If the emotion is coming from a past harmful or toxic relationship, we must be careful not to let that emotion contaminate our new relationships. What ruined one friendship must not be allow to ruin another. Toxicity from one relationship doesn’t belong in another. It has no right, no place there. The people who have hurt us in the past, how we responded, does not belong in our new, healthy relationships. We must bar the door.

But if the current irritation is the result of a persistent abrasive behavior that currently exists in us, or in our current friends, in or colleagues and is beginning to build up, to cause resentment, to fester, then we must bring it up, to the surface, with ourself, with others, and apply the talking cure to heal it. If someone is letting us down, failing us, hurting us repeatedly, we must be brave and bring this up to them.

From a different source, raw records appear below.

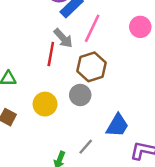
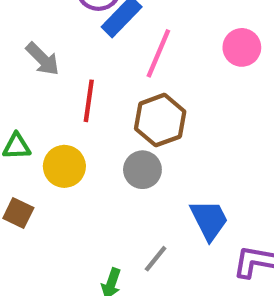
gray arrow: (63, 38) -> (43, 59), moved
yellow circle: (45, 104) -> (64, 166), moved
blue trapezoid: (117, 125) -> (209, 220), turned -55

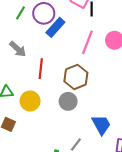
pink line: (158, 53) -> (87, 42), moved

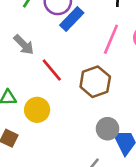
red line: (41, 69) -> (52, 70), turned -48
gray circle: (68, 101) -> (108, 129), moved

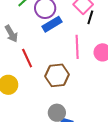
pink line: (111, 39) -> (77, 47), turned -40

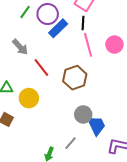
black line: (90, 17) -> (83, 23), moved

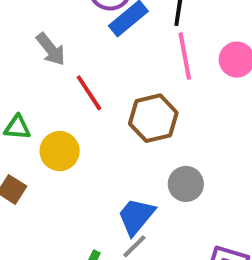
gray circle: (83, 114) -> (186, 184), moved
blue trapezoid: (96, 125) -> (136, 216), moved, turned -120

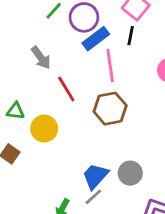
pink line: (185, 56) -> (110, 65), moved
gray circle: (186, 184) -> (130, 173), moved

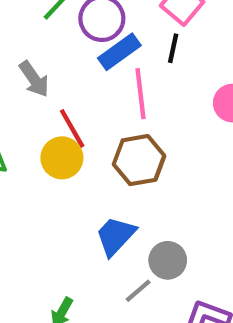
yellow circle: (44, 129) -> (62, 158), moved
blue trapezoid: (95, 176) -> (115, 236), moved
gray line: (93, 197) -> (138, 291), moved

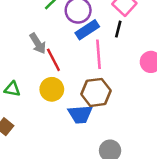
red line: (72, 128) -> (53, 60), moved
blue trapezoid: (115, 236) -> (80, 114), moved, turned -140

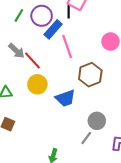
black line: (118, 29) -> (69, 11), moved
brown hexagon: (96, 92) -> (90, 75), moved

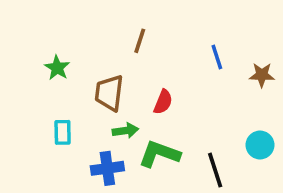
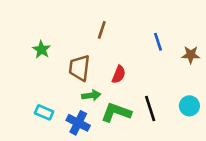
cyan rectangle: (63, 132) -> (44, 112), moved, turned -66
blue cross: (107, 168) -> (78, 123), turned 35
black line: (215, 170) -> (150, 108), moved

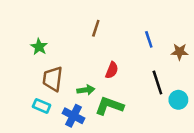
brown trapezoid: (79, 68) -> (53, 79), moved
black line: (150, 108) -> (157, 83), moved

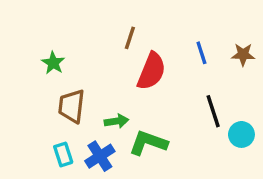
brown star: (180, 52) -> (243, 55), moved
red semicircle: (112, 70) -> (151, 71), moved, size x1.6
cyan rectangle: (42, 106) -> (63, 154), moved, turned 49
blue cross: (74, 116) -> (100, 156), turned 30

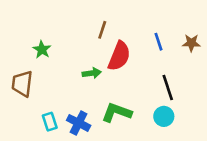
brown trapezoid: (72, 106) -> (22, 84), moved
green arrow: (117, 121) -> (92, 73), moved
cyan circle: (241, 134) -> (164, 116), moved
blue cross: (100, 156) -> (79, 123), turned -30

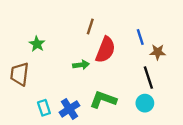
brown star: (191, 43) -> (158, 52), moved
blue cross: (79, 123) -> (69, 109), turned 30

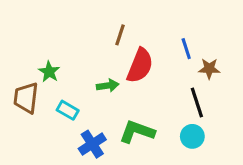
green star: (37, 44) -> (49, 72), moved
cyan rectangle: (44, 108) -> (68, 110), moved, turned -42

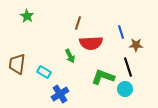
red semicircle: (140, 66) -> (91, 43), turned 65
green star: (49, 72) -> (27, 16), moved
green arrow: (108, 86) -> (70, 56), turned 72
green L-shape: (137, 132) -> (103, 77), moved

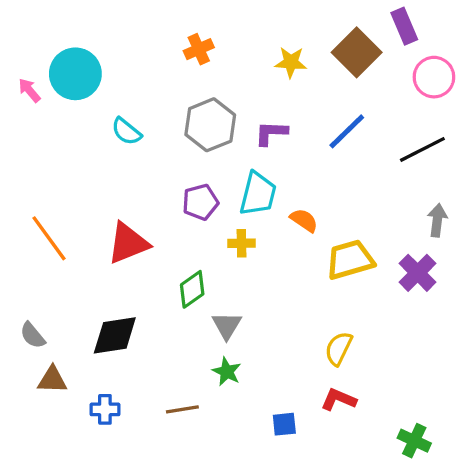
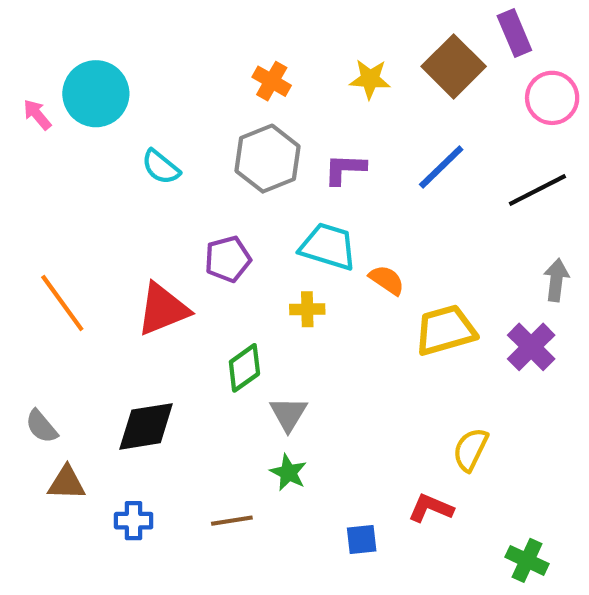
orange cross: (199, 49) -> (272, 81), moved, turned -36
cyan trapezoid: (258, 194) -> (328, 246), turned -87
purple pentagon: (200, 202) -> (228, 259), moved
yellow semicircle: (339, 349) -> (470, 449), moved

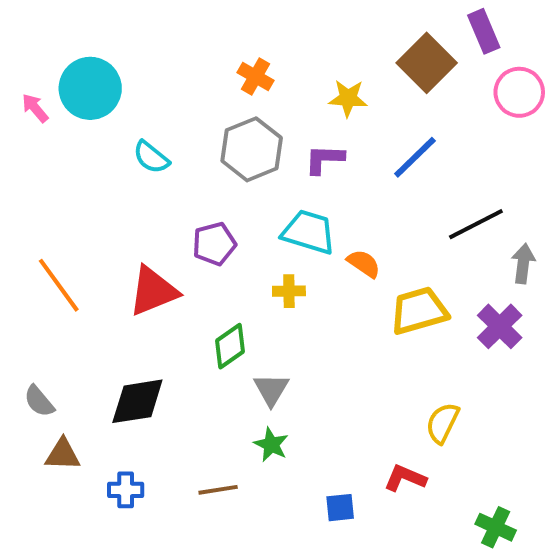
yellow star: (370, 79) -> (348, 98), moved
black line: (537, 190) -> (476, 224), moved

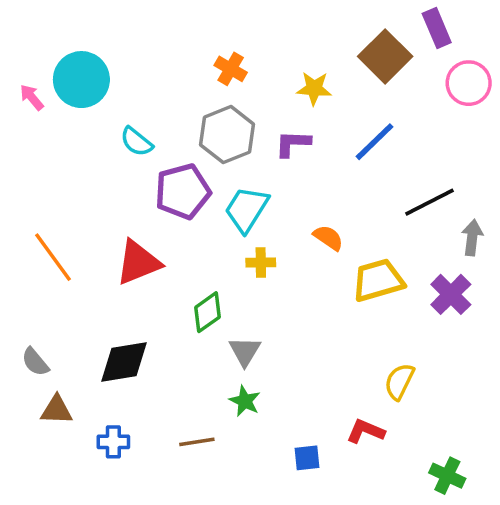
cyan trapezoid: (309, 232) -> (247, 209), moved, turned -75
purple pentagon: (214, 244) -> (183, 191), moved, size x1.4

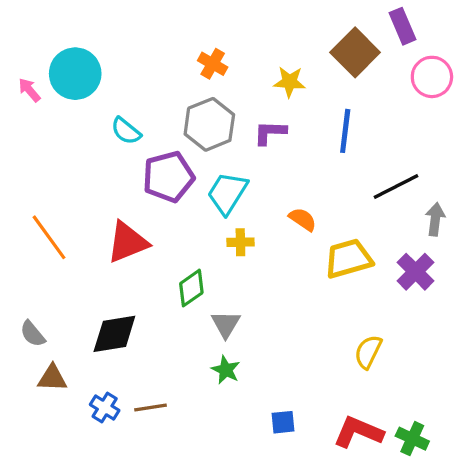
blue line: (374, 142) -> (345, 131), turned -39
red L-shape: (366, 431) -> (358, 432), moved, size x1.4
blue cross: (113, 442) -> (105, 407), turned 32
brown line: (197, 442) -> (150, 407), moved

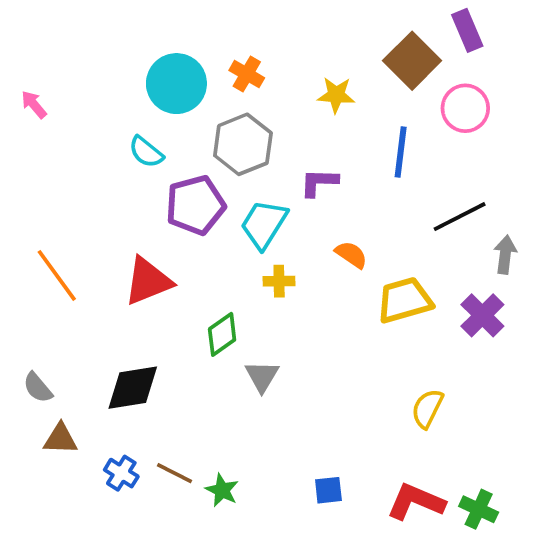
cyan circle: (75, 74) -> (176, 84), moved
pink circle: (432, 77) -> (465, 108), moved
purple L-shape: (270, 133) -> (319, 182), moved
green star: (226, 370) -> (222, 490), moved
brown line: (150, 407) -> (175, 473), turned 36

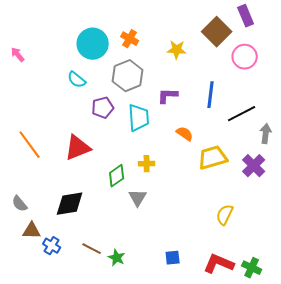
blue line: (401, 152) -> (211, 95), moved
purple pentagon: (195, 205) -> (103, 108), size x0.7
cyan trapezoid: (264, 224) -> (139, 118), turned 144
yellow cross: (279, 281) -> (147, 164), moved
blue cross: (121, 473) -> (52, 246), moved

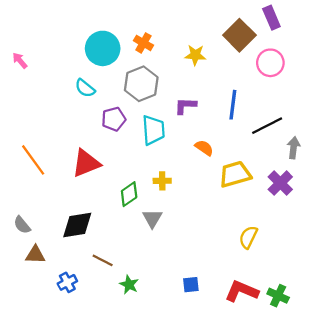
blue cross: (52, 246) -> (67, 282), moved, turned 30
brown line: (92, 249) -> (103, 260), moved

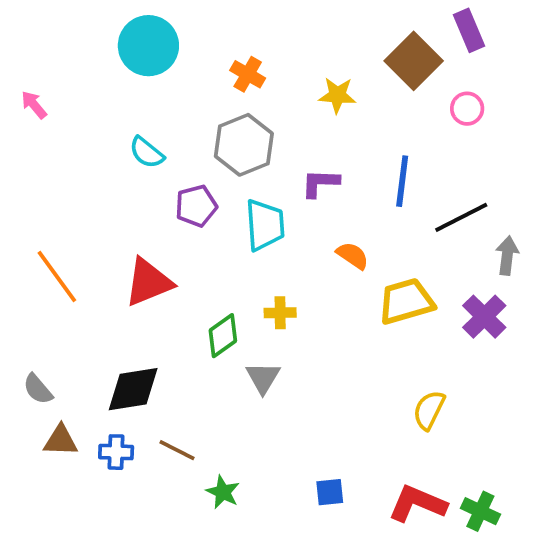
cyan circle: (103, 48) -> (148, 46), moved
pink circle: (270, 63) -> (467, 109), size x0.7
blue cross: (67, 282) -> (116, 452), moved, turned 30

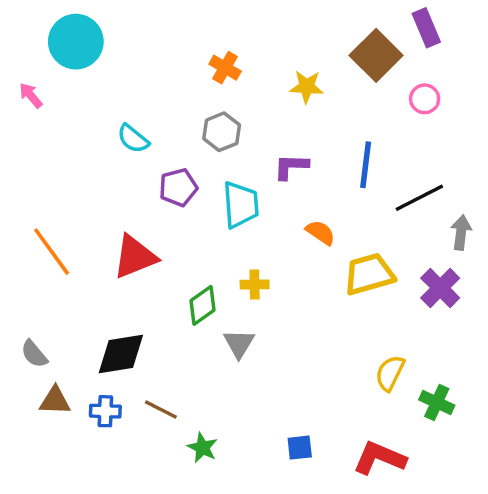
cyan circle: (148, 46) -> (76, 42), moved
gray hexagon: (244, 145) -> (222, 132), size x0.7
green cross: (480, 511) -> (437, 402), moved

This helps, this kind of analysis. We do well when we ask the question: “Where are these feelings coming from?” And, “What is reality here?”

We must identify relational and emotional reality, ground our emotions and our responses in reality, and proceed from there.

The proper handling of little things, our emotions, our specific behaviors, other’s emotions and behaviors, this is essential to maintaining mental health and good relationships.

Get this right, and we will remain sane, and connected — kind of, the best we can, okay for now.

I’m good with okay for now.

 

Failure is not the most humbling thing, usually — success is.

Not for everybody of course, but for all of us, if we are willing to look success in the eye — and not blink.

The other day I succeed in hiring a new staff member for my organization, a young woman with little experience but a beautifully inspiring persona that perfectly matches the work she will do. It was very humbling.

I knew how to do this by previously failing at doing this, and then succeeding at it a few times, which has made me super-aware that no matter how well you vet a potential hire, you don’t know them until you know them — over time — or you intuit them precisely and accurately, or you get lucky.

Most every success is born of some failure and includes within it some failure so it contains both success and failure. This helps with the humility thing.

Take me. I am a modestly successful writer. I have failed at this writing thing more than I have succeeded. I have written much more that has remained unpublished than has been published. I have written a few things well, and many things in a mediocre fashion. Interestingly, my best work is unplublished — except as it exists in blog form — written for a small following. I consider it successful just to have written it, even if it were read by no one.  My best writing is a personal success, not a public success, quite humble in impact and influence, but hugely satisfying to me.

Success, furthermore — when it is rightly considered — is also humbling because it is communal. We can’t take the credit alone. Each and everyone of our successes follows and builds on someone else’s previous success, on their nurture of us, on their input, their contribution, their support, often their collaboration with us.

I recently oversaw a rather large building project — a beautiful, interior garden courtyard. It was all others — their money, their expertise, their volunteerism, their passion, their aesthetic, their labor.

It is always like that.

I am a teacher. I know how to do the teacherly thing. Every teacher I have ever had — from first grade through graduate school — made me a teacher. All their input, modeling, nuturing and care — as well as that of my family and my many friends — this support made me a into a reasonably effective pedagogue.

Finally, much of our success — as previously noted — is luck, or chance or providence. It is not us, and we know it. Anyone who has made it will tell you that. To come on the scene at the right time, to be the right fit, to have an opportunity come our way — so much literally falls into our laps, or it doesn’t.

My current job — which I absolutely adore, mostly — and which has contained much success — was handed to me. I did nothing to get it. All God, I’d say, and a few other odd, painful and interesting circumstances.

Success — it’s a form of humility.

If we don’t know that, we know nothing of success.